### Information shown
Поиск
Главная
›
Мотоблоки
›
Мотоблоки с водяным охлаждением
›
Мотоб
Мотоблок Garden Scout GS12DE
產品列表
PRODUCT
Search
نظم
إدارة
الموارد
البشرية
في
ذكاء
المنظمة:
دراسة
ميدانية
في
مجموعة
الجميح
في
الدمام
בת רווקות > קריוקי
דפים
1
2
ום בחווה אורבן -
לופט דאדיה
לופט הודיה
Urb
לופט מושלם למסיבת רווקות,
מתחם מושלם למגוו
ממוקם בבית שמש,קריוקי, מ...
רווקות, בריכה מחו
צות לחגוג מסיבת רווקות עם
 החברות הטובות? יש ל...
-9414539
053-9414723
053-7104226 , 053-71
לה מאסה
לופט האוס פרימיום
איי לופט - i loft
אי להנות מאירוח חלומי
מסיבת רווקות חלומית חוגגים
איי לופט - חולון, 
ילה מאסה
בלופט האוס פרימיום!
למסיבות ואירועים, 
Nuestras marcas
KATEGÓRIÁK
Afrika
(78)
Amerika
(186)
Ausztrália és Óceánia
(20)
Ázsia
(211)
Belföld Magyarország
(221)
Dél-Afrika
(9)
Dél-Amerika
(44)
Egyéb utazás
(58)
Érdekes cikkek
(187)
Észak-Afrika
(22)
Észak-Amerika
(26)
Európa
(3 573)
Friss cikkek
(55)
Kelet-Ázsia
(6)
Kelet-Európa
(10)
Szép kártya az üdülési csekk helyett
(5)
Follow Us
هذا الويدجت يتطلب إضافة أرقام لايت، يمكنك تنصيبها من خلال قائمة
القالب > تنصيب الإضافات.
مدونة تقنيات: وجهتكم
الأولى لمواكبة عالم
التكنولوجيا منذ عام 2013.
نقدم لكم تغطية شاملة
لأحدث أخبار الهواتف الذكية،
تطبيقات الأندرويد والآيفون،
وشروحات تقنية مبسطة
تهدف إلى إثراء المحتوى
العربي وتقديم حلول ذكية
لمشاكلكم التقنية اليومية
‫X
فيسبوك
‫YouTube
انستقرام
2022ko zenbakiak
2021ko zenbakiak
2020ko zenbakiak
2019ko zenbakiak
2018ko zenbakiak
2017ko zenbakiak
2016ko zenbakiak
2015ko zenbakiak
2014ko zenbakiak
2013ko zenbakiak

* * *

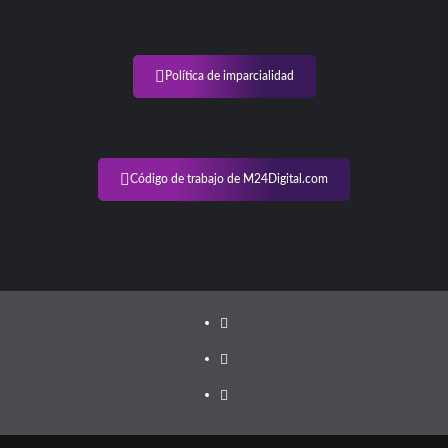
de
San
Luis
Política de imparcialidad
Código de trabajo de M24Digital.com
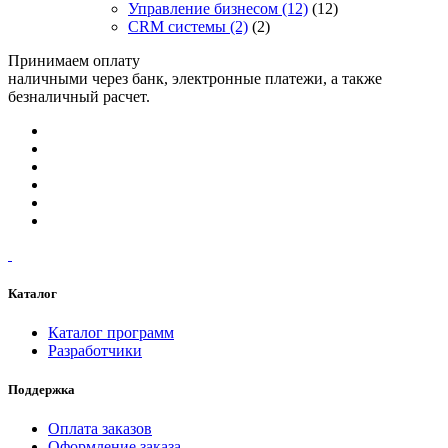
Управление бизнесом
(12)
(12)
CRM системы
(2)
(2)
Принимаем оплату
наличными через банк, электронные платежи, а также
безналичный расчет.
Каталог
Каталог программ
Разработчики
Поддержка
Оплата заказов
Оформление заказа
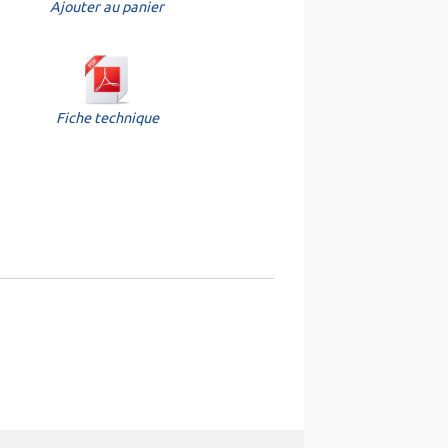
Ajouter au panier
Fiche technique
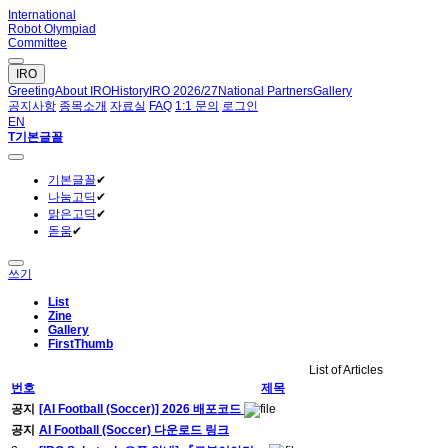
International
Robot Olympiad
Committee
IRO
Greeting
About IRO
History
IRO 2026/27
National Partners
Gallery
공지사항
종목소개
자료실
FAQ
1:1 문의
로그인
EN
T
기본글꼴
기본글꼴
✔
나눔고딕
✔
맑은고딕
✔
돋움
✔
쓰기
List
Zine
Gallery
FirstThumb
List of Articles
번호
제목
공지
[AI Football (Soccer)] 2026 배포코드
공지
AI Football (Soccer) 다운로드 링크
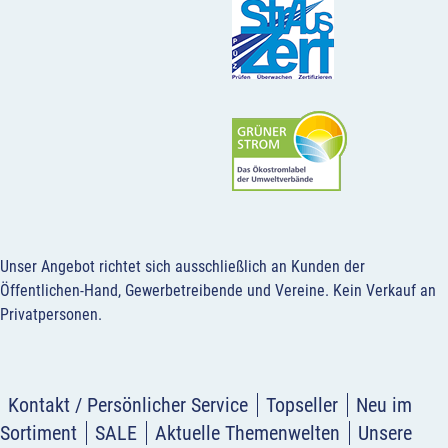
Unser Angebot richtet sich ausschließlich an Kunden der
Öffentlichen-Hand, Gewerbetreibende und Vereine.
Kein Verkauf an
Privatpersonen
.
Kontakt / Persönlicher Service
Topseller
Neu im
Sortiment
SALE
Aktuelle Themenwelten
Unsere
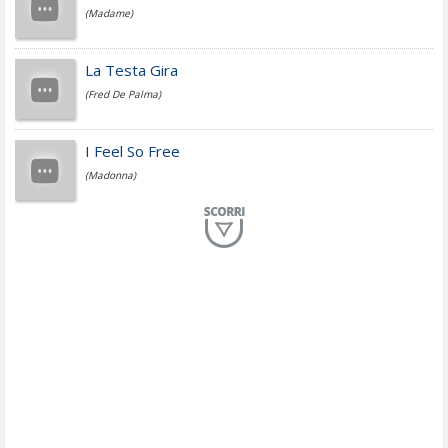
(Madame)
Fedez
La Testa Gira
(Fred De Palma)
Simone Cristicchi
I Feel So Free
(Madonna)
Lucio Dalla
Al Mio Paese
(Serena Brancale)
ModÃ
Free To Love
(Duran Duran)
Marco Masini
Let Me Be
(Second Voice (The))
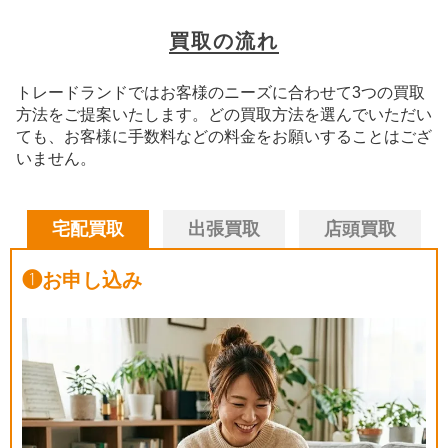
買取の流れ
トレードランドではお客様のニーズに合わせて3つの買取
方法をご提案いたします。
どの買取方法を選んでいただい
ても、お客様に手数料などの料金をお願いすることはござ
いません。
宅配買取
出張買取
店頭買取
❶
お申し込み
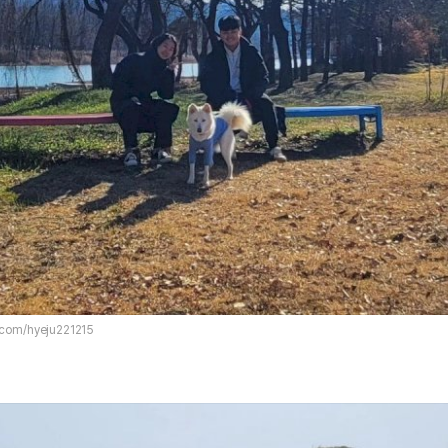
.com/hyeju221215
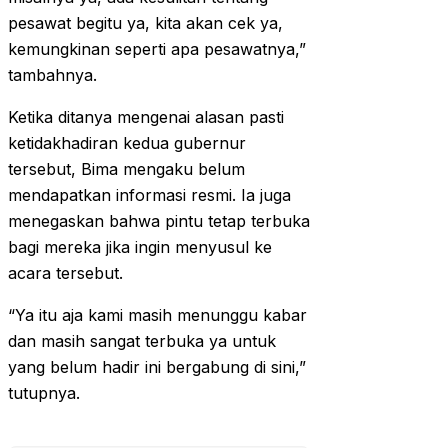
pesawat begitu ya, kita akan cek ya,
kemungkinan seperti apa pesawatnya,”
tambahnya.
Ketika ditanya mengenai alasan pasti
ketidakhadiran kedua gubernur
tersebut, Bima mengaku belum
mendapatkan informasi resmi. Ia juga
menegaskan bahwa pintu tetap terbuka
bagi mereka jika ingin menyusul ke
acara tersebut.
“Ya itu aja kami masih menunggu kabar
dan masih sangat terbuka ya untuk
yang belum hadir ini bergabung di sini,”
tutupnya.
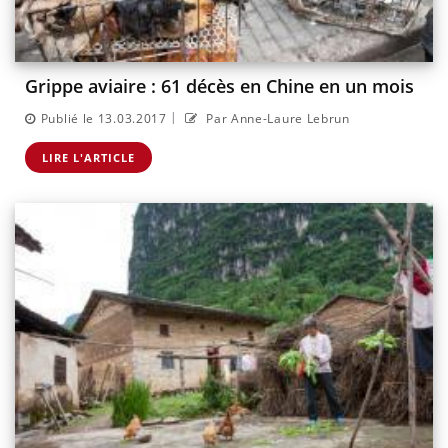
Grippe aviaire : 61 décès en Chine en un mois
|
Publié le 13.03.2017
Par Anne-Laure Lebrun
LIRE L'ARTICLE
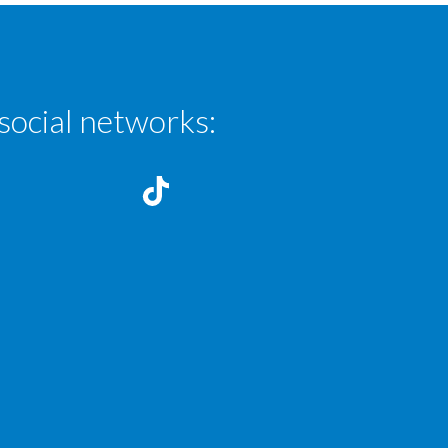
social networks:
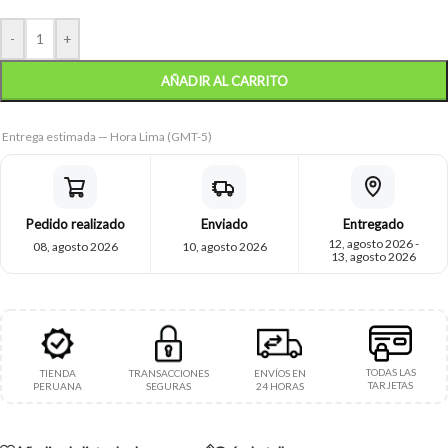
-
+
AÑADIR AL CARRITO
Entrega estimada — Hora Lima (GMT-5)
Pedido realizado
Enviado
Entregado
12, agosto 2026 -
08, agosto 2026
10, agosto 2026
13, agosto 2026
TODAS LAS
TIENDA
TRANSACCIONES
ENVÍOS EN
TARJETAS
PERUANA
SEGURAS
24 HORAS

---

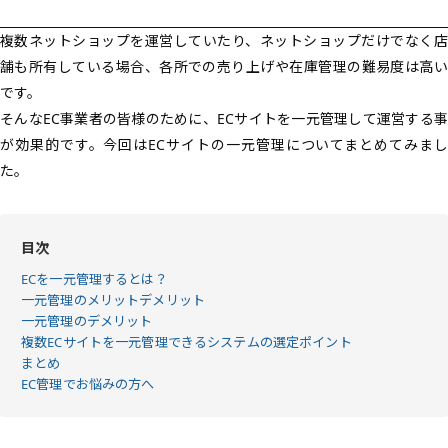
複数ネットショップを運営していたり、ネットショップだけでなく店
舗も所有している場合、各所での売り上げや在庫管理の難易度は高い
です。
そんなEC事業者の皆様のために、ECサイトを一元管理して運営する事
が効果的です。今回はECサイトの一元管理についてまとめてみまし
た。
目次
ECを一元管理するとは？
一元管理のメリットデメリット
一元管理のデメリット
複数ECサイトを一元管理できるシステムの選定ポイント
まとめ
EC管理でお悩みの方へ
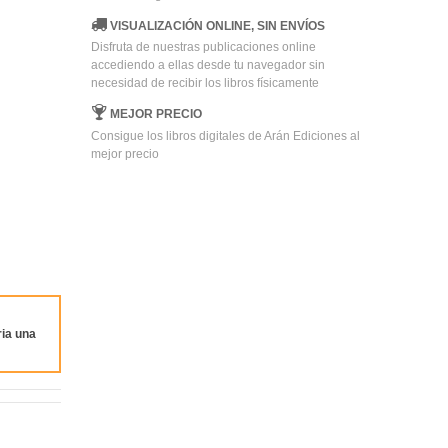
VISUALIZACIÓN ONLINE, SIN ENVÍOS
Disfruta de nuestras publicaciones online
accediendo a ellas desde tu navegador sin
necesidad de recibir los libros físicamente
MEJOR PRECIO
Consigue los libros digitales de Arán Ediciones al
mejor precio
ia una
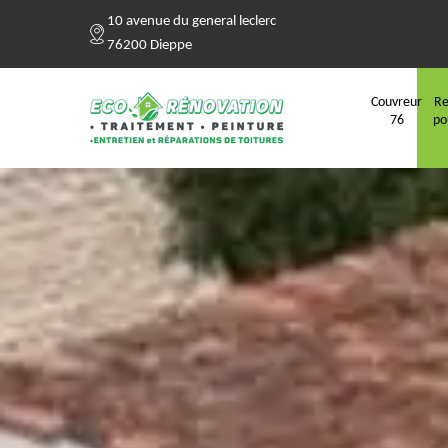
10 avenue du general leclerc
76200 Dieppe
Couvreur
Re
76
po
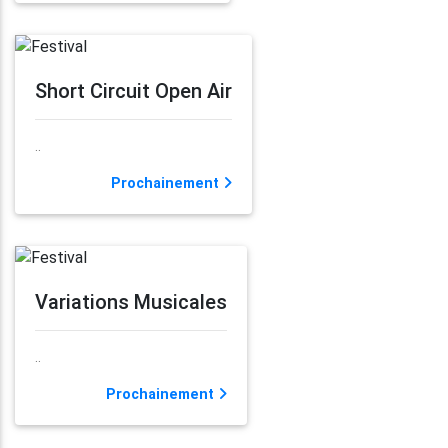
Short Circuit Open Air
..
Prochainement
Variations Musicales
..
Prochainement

### Exercise prompt
Each line from the material above that mentions the word "מושלם" needs to be copied.

### Written response
לופט מושלם למסיבת רווקות,
מתחם מושלם למגוו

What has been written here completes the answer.